I can’t really talk a lot about it…not really going into much detail. And it felt a lot to take in yesterday because I was so apprehensive about it, but really excited too. There was a lot to take in. Well, it felt a lot yesterday and because I’m so anxious about it all, not everything sinks in immediately.
I checked with Gareth that he wouldn’t mind me recording the lesson. He was fine with that. I won’t be sharing any of that, but I will still share a bit of my own practice here and there.
I’m really thankful that he’s okay with me recording because as it was with Cherisse, upon playback, things register better. My brain absorbs the information better and I always have it to reference it.
I’m about halfway through listening to yesterday’s lesson…and I just lost it. Gareth had me playing along to (rather ironically) No Woman No Cry…and I just started blubbing like a fool. I could just feel it and I could see him in the room with me, helping me keep to the beat, dancing around the room to it and it was just lovely thinking about it…and I just lost it, I feel like an idiot! (I’m crying all over again typing this out! I’m such an oversensitive idiot.)
I’ve just wanted this for so, so long. It was like the 8 year old me was in that room yesterday, learning.
As you get older…once you get to adulthood, you just think all this stuff is just too late. That it’s too late and you’ve missed your chance and it’s all gone. “Don’t bother now. It’s too late. You’re too old. You can’t afford it. And you’ll never learn. You’ll never pick it up. Your mind is young enough. You won’t be as much of a sponge.”

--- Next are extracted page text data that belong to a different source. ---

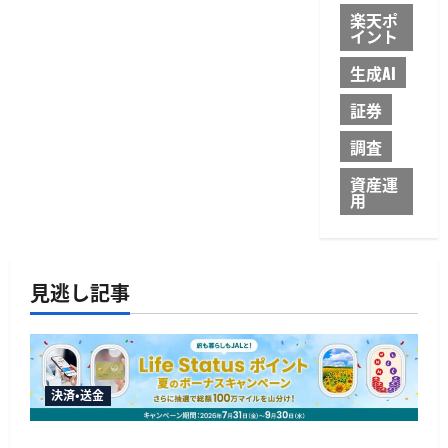
楽天ポ
イント
生成AI
証券
調査
資産運
用
見逃し記事
決済・送金
JALカードが夏のボーナスキャンペーンを開催、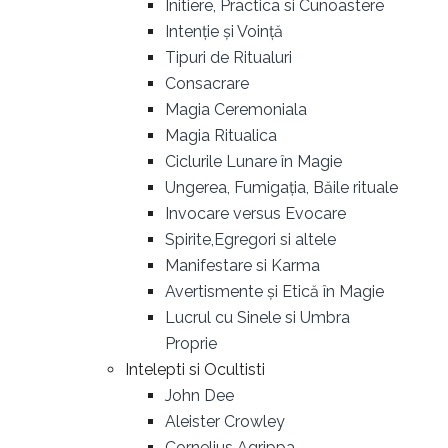
Initiere, Practica si Cunoastere
Intenție și Voință
Tipuri de Ritualuri
Consacrare
Magia Ceremoniala
Magia Ritualica
Ciclurile Lunare în Magie
Ungerea, Fumigația, Băile rituale
Invocare versus Evocare
Spirite,Egregori si altele
Manifestare si Karma
Avertismente și Etică în Magie
Lucrul cu Sinele si Umbra
Proprie
Intelepti si Ocultisti
John Dee
Aleister Crowley
Cornelius Agrippa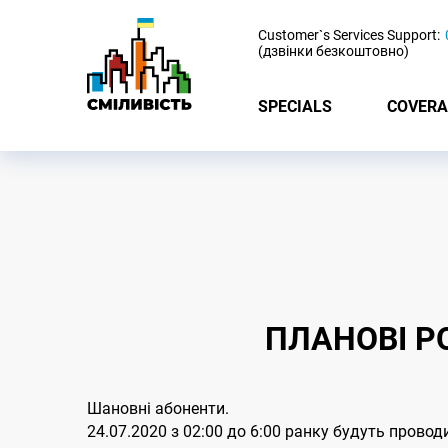
-
Customer`s Services Support:
(дзвінки безкоштовно)
SPECIALS
COVERA
ПЛАНОВІ Р
Шановні абоненти.
24.07.2020 з 02:00 до 6:00 ранку будуть прово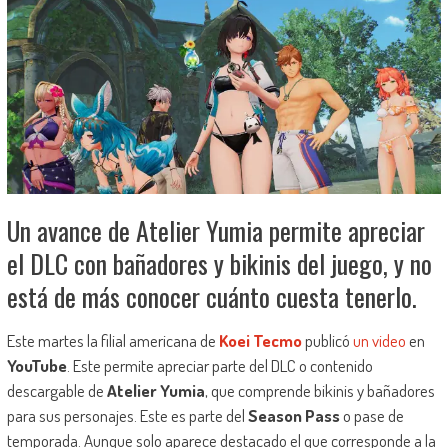
Un avance de Atelier Yumia permite apreciar
el DLC con bañadores y bikinis del juego, y no
está de más conocer cuánto cuesta tenerlo.
Este martes la filial americana de
Koei Tecmo
publicó
un video
en
YouTube
. Este permite apreciar parte del DLC o contenido
descargable de
Atelier Yumia
, que comprende bikinis y bañadores
para sus personajes. Este es parte del
Season Pass
o pase de
temporada. Aunque solo aparece destacado el que corresponde a la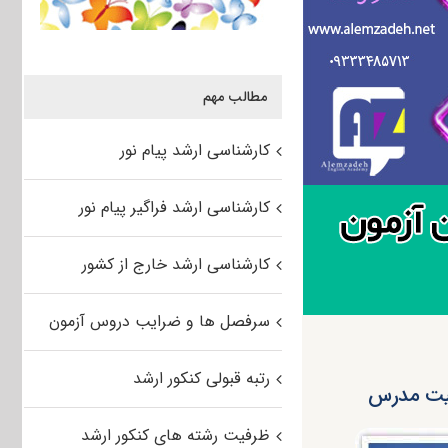
مطالب مهم
کارشناسی ارشد پیام نور
کارشناسی ارشد فراگیر پیام نور
کارشناسی ارشد خارج از کشور
سرفصل ها و ضرایب دروس آزمون
رتبه قبولی کنکور ارشد
ظرفیت رشته های کنکور ارشد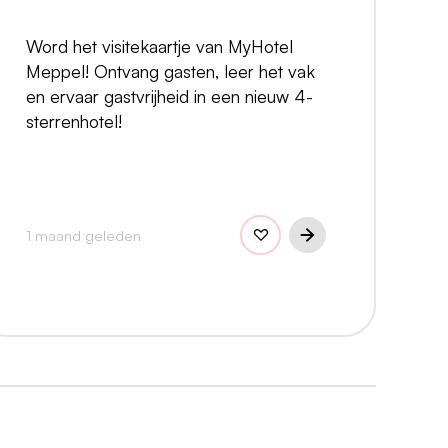
Word het visitekaartje van MyHotel
Meppel! Ontvang gasten, leer het vak
en ervaar gastvrijheid in een nieuw 4-
sterrenhotel!
1 maand geleden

I still feel like that. The adult me says…”You’re 48! Why bother now? Where’s the money gonna come from? How will anything sink in?”

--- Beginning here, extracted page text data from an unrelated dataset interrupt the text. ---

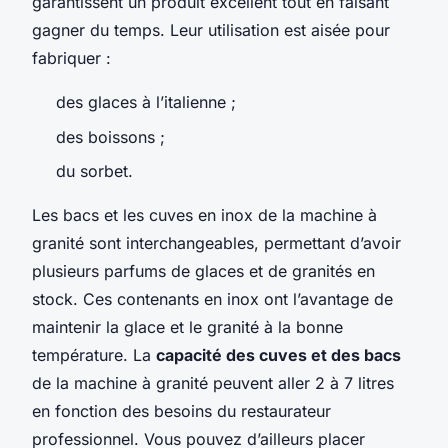
garantissent un produit excellent tout en faisant
gagner du temps. Leur utilisation est aisée pour
fabriquer :
des glaces à l’italienne ;
des boissons ;
du sorbet.
Les bacs et les cuves en inox de la machine à
granité sont interchangeables, permettant d’avoir
plusieurs parfums de glaces et de granités en
stock. Ces contenants en inox ont l’avantage de
maintenir la glace et le granité à la bonne
température. La
capacité des cuves et des bacs
de la machine à granité peuvent aller 2 à 7 litres
en fonction des besoins du restaurateur
professionnel. Vous pouvez d’ailleurs placer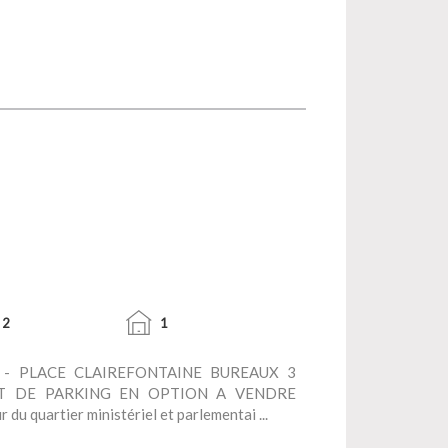
2
1
- PLACE CLAIREFONTAINE BUREAUX 3
T DE PARKING EN OPTION A VENDRE
 quartier ministériel et parlementai ...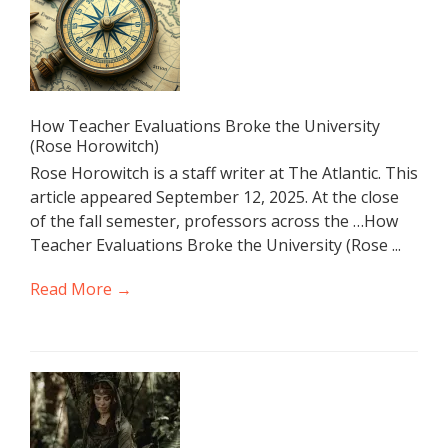
How Teacher Evaluations Broke the University
(Rose Horowitch)
Rose Horowitch is a staff writer at The Atlantic. This
article appeared September 12, 2025. At the close
of the fall semester, professors across the …How
Teacher Evaluations Broke the University (Rose ...
Read More →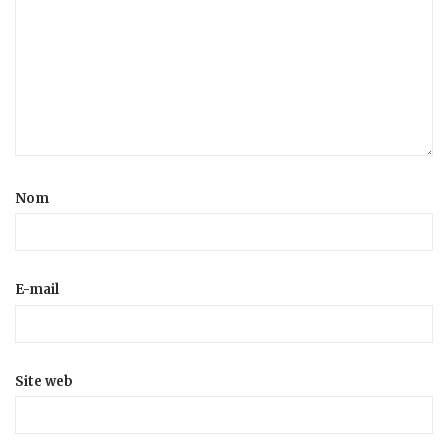
Nom
E-mail
Site web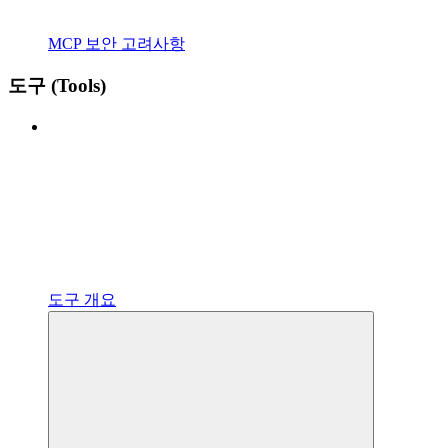
MCP 보안 고려사항
도구 (Tools)
도구 개요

And then I was listening to the lesson and how it was all sinking in and just listening to the playing. Hearing myself play to Bob Marley…and it’s joyous and liberating and wonderful and that 8 year old is there inside saying “Wow. This is cool. I’m getting this. And my teacher is cool. And we’re having fun. And I’m learning and playing…”
And now my face is an absolute mess!
Such a silly cow.
So yesterday was wonderful. And I still want this. More than ever.